## Exercise
State only how many lines below include the word "amount".

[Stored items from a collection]

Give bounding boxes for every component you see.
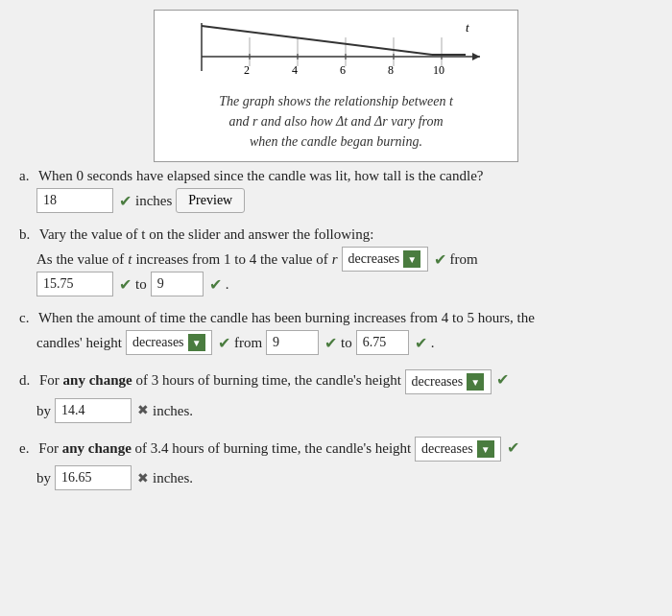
question-d-row: by 14.4 ✖ inches. <box>36 398 653 423</box>
question-c-text1: When the amount of time the candle has b… <box>38 310 535 325</box>
question-c-letter: c. <box>19 310 29 325</box>
question-d-unit: inches. <box>153 399 193 422</box>
svg-text:6: 6 <box>340 63 346 77</box>
graph-svg: 2 4 6 8 10 t <box>182 18 490 85</box>
question-a-letter: a. <box>19 168 29 183</box>
svg-text:8: 8 <box>388 63 394 77</box>
question-c-dropdown-value: decreases <box>132 335 184 350</box>
question-b-dropdown[interactable]: decreases <box>342 247 428 272</box>
question-c-value1[interactable]: 9 <box>266 330 319 355</box>
svg-text:2: 2 <box>244 63 250 77</box>
question-b-dropdown-arrow[interactable] <box>403 250 420 268</box>
svg-marker-1 <box>472 53 480 60</box>
question-d-value[interactable]: 14.4 <box>55 398 132 423</box>
question-b-period: . <box>226 272 229 296</box>
question-b-letter: b. <box>19 226 30 242</box>
question-e-dropdown-arrow[interactable] <box>477 440 494 458</box>
question-e-value[interactable]: 16.65 <box>55 465 132 490</box>
question-c: c. When the amount of time the candle ha… <box>19 310 653 355</box>
question-b-subtext1: As the value of <box>36 248 124 271</box>
svg-text:10: 10 <box>433 63 444 77</box>
question-a-text: When 0 seconds have elapsed since the ca… <box>38 168 484 183</box>
question-b-checkmark2: ✔ <box>119 275 132 294</box>
question-b-value1[interactable]: 15.75 <box>36 272 113 296</box>
question-e-unit: inches. <box>153 466 193 489</box>
question-e-dropdown-value: decreases <box>421 441 473 457</box>
svg-text:4: 4 <box>292 63 298 77</box>
question-d-bold: any change <box>63 372 132 388</box>
question-e-label: e. For any change of 3.4 hours of burnin… <box>19 437 653 462</box>
question-b-row2: 15.75 ✔ to 9 ✔ . <box>36 272 653 296</box>
question-c-dropdown[interactable]: decreases <box>126 330 212 355</box>
question-b-row1: As the value of t increases from 1 to 4 … <box>36 247 653 272</box>
question-c-period: . <box>431 331 435 354</box>
question-b-checkmark1: ✔ <box>434 250 446 269</box>
question-d-dropdown-value: decreases <box>412 374 464 390</box>
question-c-checkmark1: ✔ <box>218 334 230 352</box>
question-e-bold: any change <box>62 440 132 456</box>
question-d-text2: of 3 hours of burning time, the candle's… <box>135 372 400 388</box>
question-e-checkmark1: ✔ <box>507 439 519 456</box>
question-a: a. When 0 seconds have elapsed since the… <box>19 168 653 213</box>
question-e-letter: e. <box>19 440 29 456</box>
question-c-value2[interactable]: 6.75 <box>356 330 409 355</box>
question-a-input[interactable]: 18 <box>36 188 113 213</box>
svg-text:t: t <box>466 20 469 35</box>
question-b-from: from <box>450 248 478 271</box>
question-e-by: by <box>36 466 51 489</box>
graph-box: 2 4 6 8 10 t The graph shows the relatio… <box>154 10 518 162</box>
question-b-to: to <box>135 272 147 296</box>
question-c-dropdown-arrow[interactable] <box>188 334 205 351</box>
question-d-checkmark1: ✔ <box>496 371 509 388</box>
question-d-text1: For <box>39 372 60 388</box>
question-b-subtext3: increases from 1 to 4 the value of <box>135 248 327 271</box>
graph-caption: The graph shows the relationship between… <box>219 91 453 152</box>
question-d-dropdown-arrow[interactable] <box>467 373 484 391</box>
question-b-t: t <box>128 248 132 271</box>
question-c-text2: candles' height <box>36 331 122 354</box>
question-e-text2: of 3.4 hours of burning time, the candle… <box>135 440 412 456</box>
question-d: d. For any change of 3 hours of burning … <box>19 368 653 423</box>
question-d-label: d. For any change of 3 hours of burning … <box>19 368 653 394</box>
question-a-answer-row: 18 ✔ inches Preview <box>36 188 653 213</box>
question-d-dropdown[interactable]: decreases <box>405 369 492 394</box>
question-e-text1: For <box>38 440 59 456</box>
question-d-by: by <box>36 399 51 422</box>
svg-line-19 <box>202 26 432 55</box>
question-b-text: Vary the value of t on the slider and an… <box>39 226 374 242</box>
question-b-label: b. Vary the value of t on the slider and… <box>19 226 653 243</box>
preview-button[interactable]: Preview <box>176 188 245 213</box>
question-d-xmark: ✖ <box>137 402 149 418</box>
question-c-row: candles' height decreases ✔ from 9 ✔ to … <box>36 330 653 355</box>
question-b: b. Vary the value of t on the slider and… <box>19 226 653 296</box>
question-c-from: from <box>234 331 262 354</box>
question-b-value2[interactable]: 9 <box>151 272 204 296</box>
question-a-label: a. When 0 seconds have elapsed since the… <box>19 168 653 184</box>
question-b-checkmark3: ✔ <box>209 275 222 294</box>
question-a-checkmark: ✔ <box>119 192 132 210</box>
question-d-letter: d. <box>19 372 30 388</box>
question-b-dropdown-value: decreases <box>348 251 400 267</box>
question-c-to: to <box>341 331 352 354</box>
question-e: e. For any change of 3.4 hours of burnin… <box>19 437 653 491</box>
question-e-row: by 16.65 ✖ inches. <box>36 465 653 490</box>
question-c-checkmark3: ✔ <box>415 334 427 352</box>
question-c-checkmark2: ✔ <box>324 334 337 352</box>
graph-section: 2 4 6 8 10 t The graph shows the relatio… <box>19 10 653 162</box>
question-e-dropdown[interactable]: decreases <box>415 437 501 462</box>
question-e-xmark: ✖ <box>137 470 149 486</box>
question-c-label: c. When the amount of time the candle ha… <box>19 310 653 326</box>
question-a-unit: inches <box>135 193 172 209</box>
question-b-r: r <box>332 248 338 271</box>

## Exercise response
3